Journal Article
Atmospheric Chemistry and Physics, vol. 20, iss. 4, pp. 2303-2317, 2020
Authors
Theodore Weber, Austin Corotan, Brian Hutchinson, Ben Kravitz, Robert Link
Abstract
Abstract. We investigate techniques for using deep neural networks to produce surrogate
models for short-term climate forecasts. A convolutional neural network is
trained on 97 years of monthly precipitation output from the 1pctCO2 run (the
CO2 concentration increases by 1 % per year) simulated by the second-generation Canadian Earth System Model (CanESM2). The neural network clearly outperforms a persistence forecast and
does not show substantially degraded performance even when the forecast length
is extended to 120 months. The model is prone to underpredicting precipitation
in areas characterized by intense precipitation events.

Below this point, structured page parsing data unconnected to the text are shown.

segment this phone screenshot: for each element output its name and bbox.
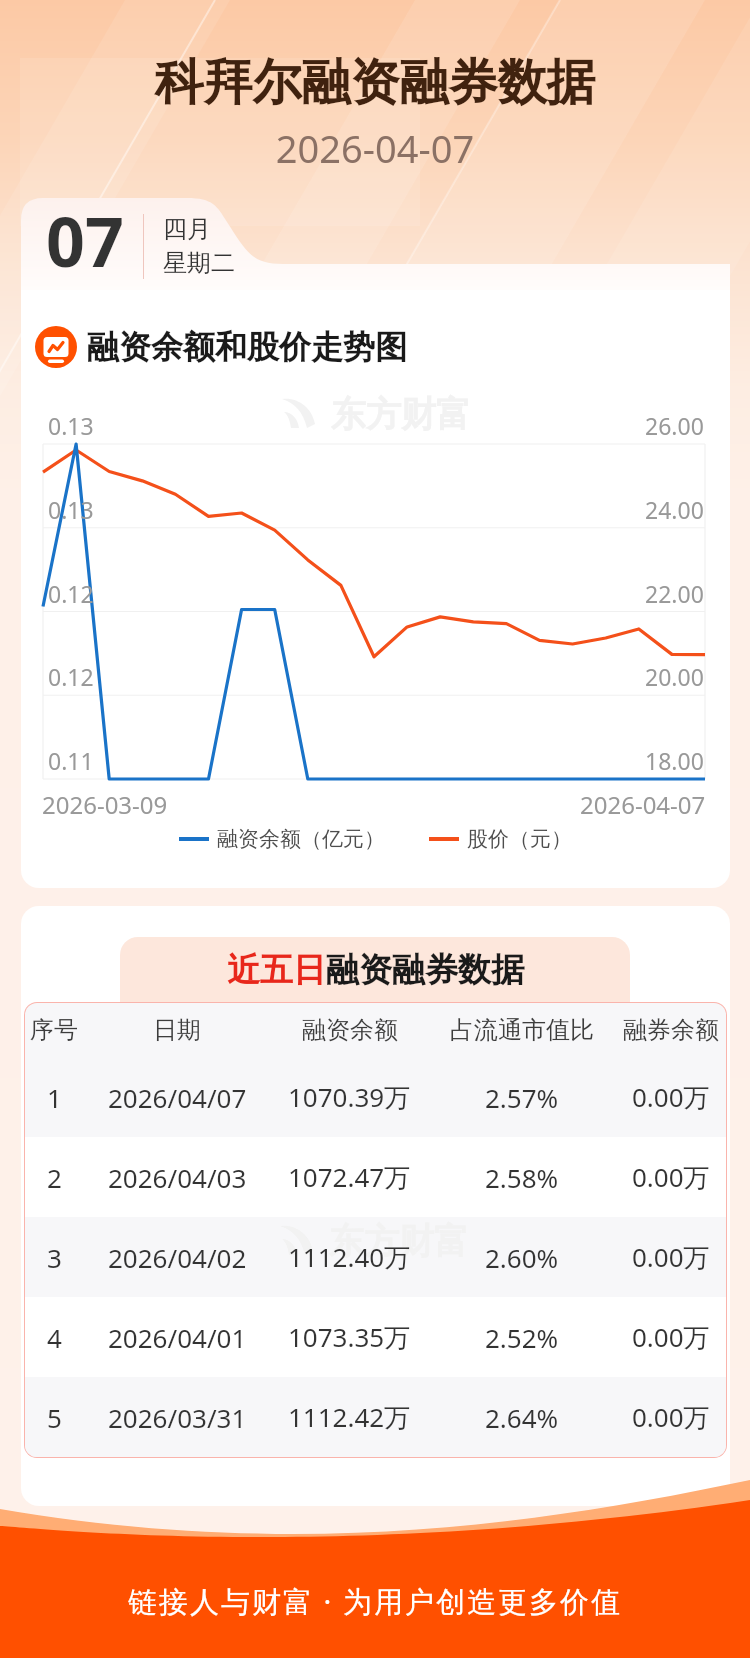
staticText: 2026/03/31 (108, 1400, 247, 1435)
staticText: 0.11 (48, 745, 94, 776)
staticText: 2026/04/02 (108, 1240, 247, 1275)
staticText: 2026/04/03 (108, 1160, 247, 1195)
staticText: 融券余额 (623, 1015, 719, 1045)
button[interactable]: 2 (25, 1137, 726, 1217)
staticText: 24.00 (645, 494, 704, 525)
staticText: 1 (47, 1080, 62, 1115)
staticText: 0.00万 (632, 1079, 710, 1115)
staticText: 链接人与财富 · 为用户创造更多价值 (0, 1581, 750, 1621)
staticText: 东方财富 (329, 1219, 469, 1259)
staticText: 1112.42万 (288, 1399, 411, 1435)
staticText: 0.13 (48, 494, 94, 525)
staticText: 2.60% (485, 1240, 559, 1275)
staticText: 占流通市值比 (450, 1015, 594, 1045)
other: 融资余额和股价走势图 (35, 326, 77, 368)
staticText: 0.00万 (632, 1159, 710, 1195)
staticText: 四月 (163, 214, 211, 244)
staticText: 2.57% (485, 1080, 559, 1115)
button[interactable]: 3 (25, 1217, 726, 1297)
staticText: 2.52% (485, 1320, 559, 1355)
staticText: 星期二 (163, 248, 235, 278)
staticText: 0.00万 (632, 1319, 710, 1355)
staticText: 科拜尔融资融券数据 (0, 52, 750, 114)
staticText: 1112.40万 (288, 1239, 411, 1275)
staticText: 0.12 (48, 578, 94, 609)
staticText: 4 (47, 1320, 62, 1355)
staticText: 07 (46, 194, 124, 287)
staticText: 2026/04/01 (108, 1320, 247, 1355)
staticText: 2.58% (485, 1160, 559, 1195)
staticText: 2026-04-07 (0, 122, 750, 174)
staticText: 20.00 (645, 661, 704, 692)
staticText: 1073.35万 (288, 1319, 411, 1355)
button[interactable]: 融资余额和股价走势图 (35, 326, 407, 368)
staticText: 2026-04-07 (580, 788, 706, 821)
staticText: 东方财富 (331, 392, 471, 432)
staticText: 融资余额 (302, 1015, 398, 1045)
staticText: 0.00万 (632, 1239, 710, 1275)
staticText: 融资余额（亿元） (217, 826, 385, 852)
staticText: 2026-03-09 (42, 788, 168, 821)
staticText: 日期 (153, 1015, 201, 1045)
staticText: 2026/04/07 (108, 1080, 247, 1115)
staticText: 序号 (30, 1015, 78, 1045)
staticText: 2 (47, 1160, 62, 1195)
staticText: 0.00万 (632, 1399, 710, 1435)
staticText: 22.00 (645, 578, 704, 609)
button[interactable]: 4 (25, 1297, 726, 1377)
staticText: 1072.47万 (288, 1159, 411, 1195)
staticText: 0.13 (48, 410, 94, 441)
staticText: 3 (47, 1240, 62, 1275)
staticText: 股价（元） (467, 826, 572, 852)
staticText: 近五日融资融券数据 (227, 949, 524, 991)
staticText: 融资余额和股价走势图 (87, 327, 407, 367)
staticText: 2.64% (485, 1400, 559, 1435)
staticText: 26.00 (645, 410, 704, 441)
staticText: 0.12 (48, 661, 94, 692)
button[interactable]: 1 (25, 1057, 726, 1137)
staticText: 1070.39万 (288, 1079, 411, 1115)
staticText: 18.00 (645, 745, 704, 776)
button[interactable]: 5 (25, 1377, 726, 1457)
staticText: 5 (47, 1400, 62, 1435)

Scheduled sampling
(forcing the model to gradually use its own past predictions rather than ground
truth) is essential for avoiding amplification of early forecasting errors.
However, the use of scheduled sampling also necessitates preforecasting
(generating forecasts prior to the first forecast date) to obtain adequate
performance for the first few prediction time steps. We document the training
procedures and hyperparameter optimization process for researchers who wish to
extend the use of neural networks in developing surrogate models.